Recently, we had some staff changes at work, and with that comes personality changes. We had the same team for over 3 years, and now we have 2 new team members, and meshing a new team takes time to build. All this led me to contemplating over possibly switching jobs and maybe even a different career path. I sought council from people that I trust and value their opinion, including my mama and got some conflicting answers, some saying quit, others offering me job opportunities, others to stay. I was very confused to say the least. I even went to a women’s gathering and the speaker said to leave the job. I’m always sensitive to signs that God would want me to do something.
But when I fasted and sought the word from God I received what I had to do. When you are seeking an answer, you’ll look for anything to answer your question. The first thing you have to look to is God. In your prayer time when you drown out all the other noise you’ll get your answer. I don’t even need to seek council from everyone else. You can however, seek prayer from others. Ask for your people to pray for you to get clarity from God.
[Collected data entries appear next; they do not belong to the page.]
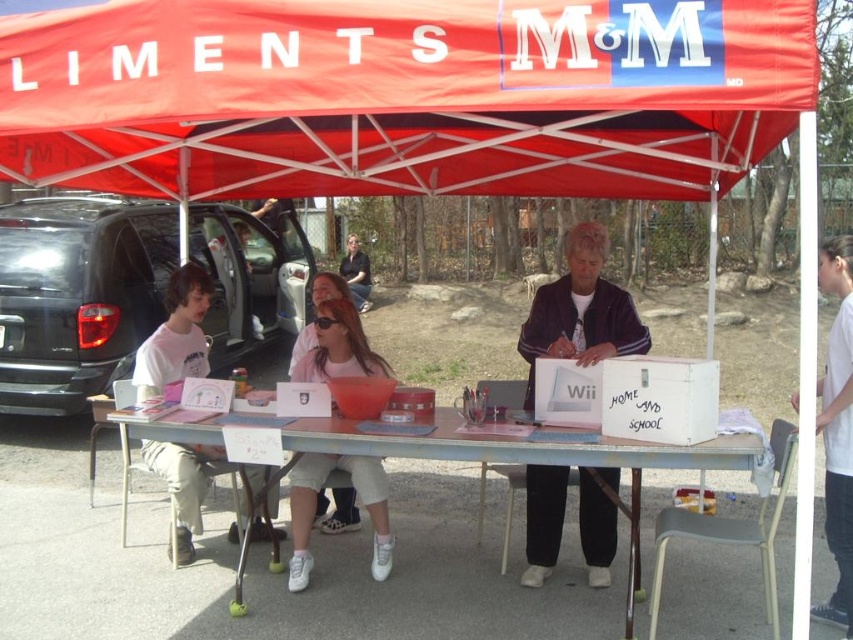 Question: Among these objects, which one is farthest from the camera?

Choices:
 (A) matte pink shirt at center
 (B) red fabric canopy at upper center

Answer: (A)

Question: Is black matte van at left bigger than pink plastic table at center?

Choices:
 (A) yes
 (B) no

Answer: (B)

Question: Among these points, which one is nearest to the camera?

Choices:
 (A) (843, 316)
 (B) (352, 353)

Answer: (A)

Question: Is black fleece jacket at center closer to the viewer compared to white cotton shirt at right?

Choices:
 (A) yes
 (B) no

Answer: (B)

Question: Can you confirm if black matte van at left is positioned to the left of matte pink shirt at center?

Choices:
 (A) yes
 (B) no

Answer: (A)

Question: Which object appears farthest from the camera in this image?

Choices:
 (A) pink fabric shirt at center
 (B) red fabric canopy at upper center
 (C) black matte van at left
 (D) pink plastic table at center

Answer: (C) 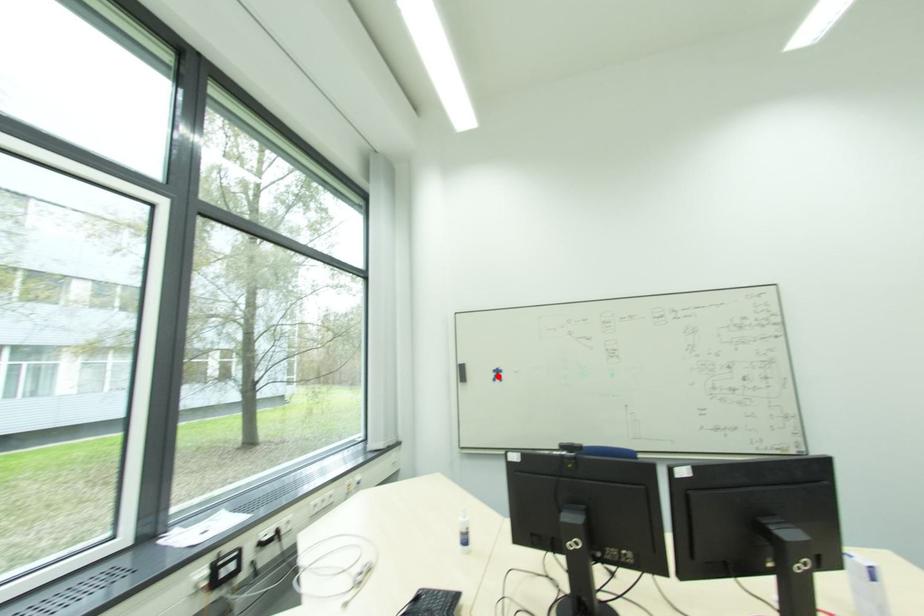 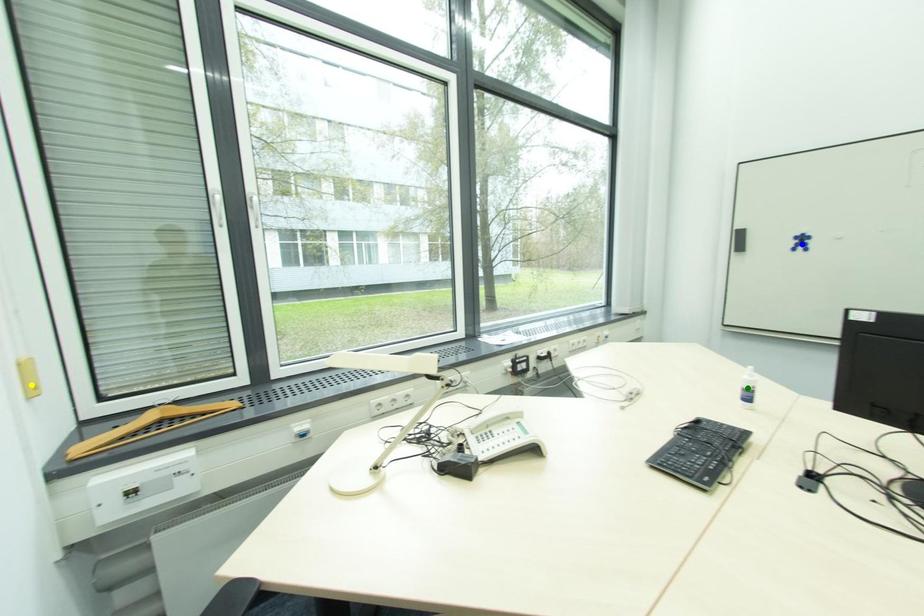 Question: I am providing you with two images of the same scene from different viewpoints. A red point is marked on the first image. You are given multiple points on the second image. In image 2, which mark is for the same physical point as the one in image 1?

Choices:
 (A) yellow point
 (B) blue point
 (C) green point

Answer: (B) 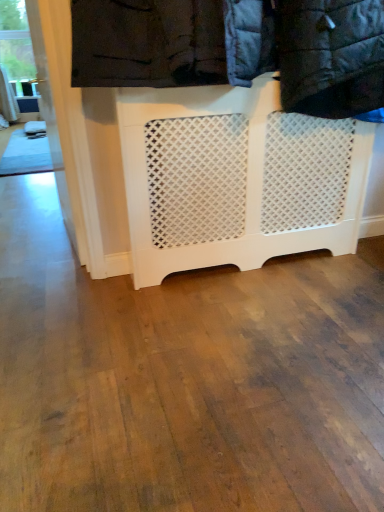 Question: In terms of width, does white lattice radiator at center look wider or thinner when compared to white lattice laundry at upper center?

Choices:
 (A) wide
 (B) thin

Answer: (B)

Question: Visually, is white lattice radiator at center positioned to the left or to the right of white lattice laundry at upper center?

Choices:
 (A) left
 (B) right

Answer: (A)

Question: Which is nearer to the white lattice laundry at upper center?

Choices:
 (A) white lattice radiator at center
 (B) clear glass window at upper left

Answer: (A)

Question: Estimate the real-world distances between objects in this image. Which object is closer to the clear glass window at upper left?

Choices:
 (A) white lattice laundry at upper center
 (B) white lattice radiator at center

Answer: (B) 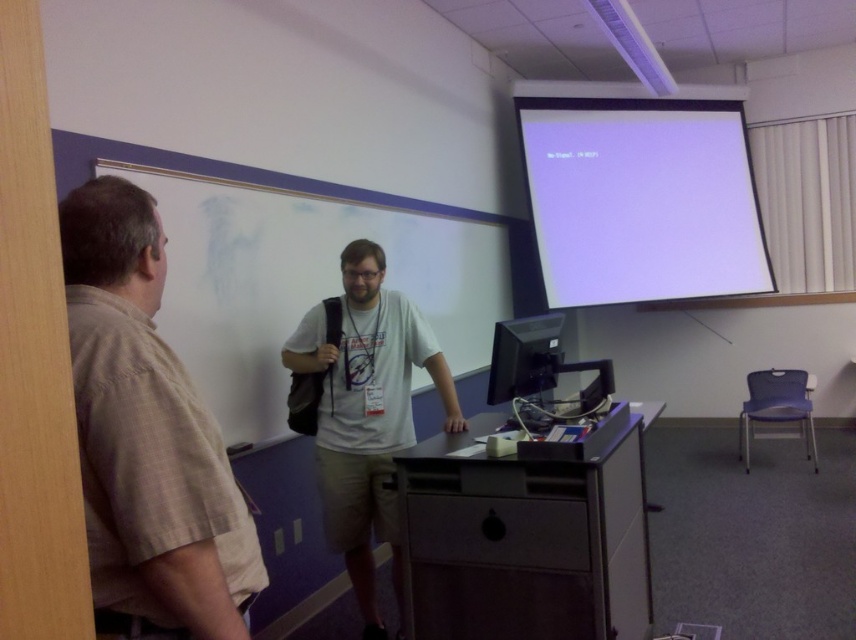 Question: Which of the following is the farthest from the observer?

Choices:
 (A) beige cotton shirt at left
 (B) white matte projection screen at upper right
 (C) white cotton t-shirt at center

Answer: (B)

Question: Which object is positioned closest to the beige cotton shirt at left?

Choices:
 (A) white matte projection screen at upper right
 (B) white cotton t-shirt at center
 (C) matte black monitor at center

Answer: (C)

Question: Is beige cotton shirt at left bigger than white matte projection screen at upper right?

Choices:
 (A) no
 (B) yes

Answer: (A)

Question: Which point is farther to the camera?

Choices:
 (A) matte black monitor at center
 (B) beige cotton shirt at left

Answer: (A)

Question: Considering the relative positions of beige cotton shirt at left and matte black monitor at center in the image provided, where is beige cotton shirt at left located with respect to matte black monitor at center?

Choices:
 (A) below
 (B) above

Answer: (B)

Question: Does white cotton t-shirt at center have a larger size compared to matte black monitor at center?

Choices:
 (A) no
 (B) yes

Answer: (B)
“If your boss is angry at you, don’t quit! A quiet spirit can overcome even great mistakes.”
Ecclesiastes 10:4 NLT
God has called me on an assignment and just because the assignment is getting tough does not mean I need to throw in the towel. God had to remind me I can do anything through Him who gives me strength. If God called me here then He has a plan for me! It got me thinking to when I prayed for the position I have now, and the blessing that was revealed to me when I switched positions. I was reminded of my call to my new job, to live openly and expansively. Another version says, “Open your hearts to us!” – 2 Corinthians 6:13. God called me to have an open heart.
That’s what God had initially called me to do. When I think about my issues at work and what I have troubles with, this is what I struggle with the most; I don’t have an open heart. But it is what God had called me to do first, knowing I would struggle with it. It takes me a long time to let people in, to open my heart up to anyone. I’ve joked that after 2 years, I’ll be your best-friend- but not before. I’ve done that a lot, and the people in my life know cause it has taken them a while to become friends. It’s not the right way to live, and definitely not the way God wants me to live. It’s my character that God is working with, calling me to be open to new people. To allow people in so they can see God through me. If I have this great light and don’t share it with anyone in darkness what good is it?
Pray for me as God continues to mold me into who He wants me to be.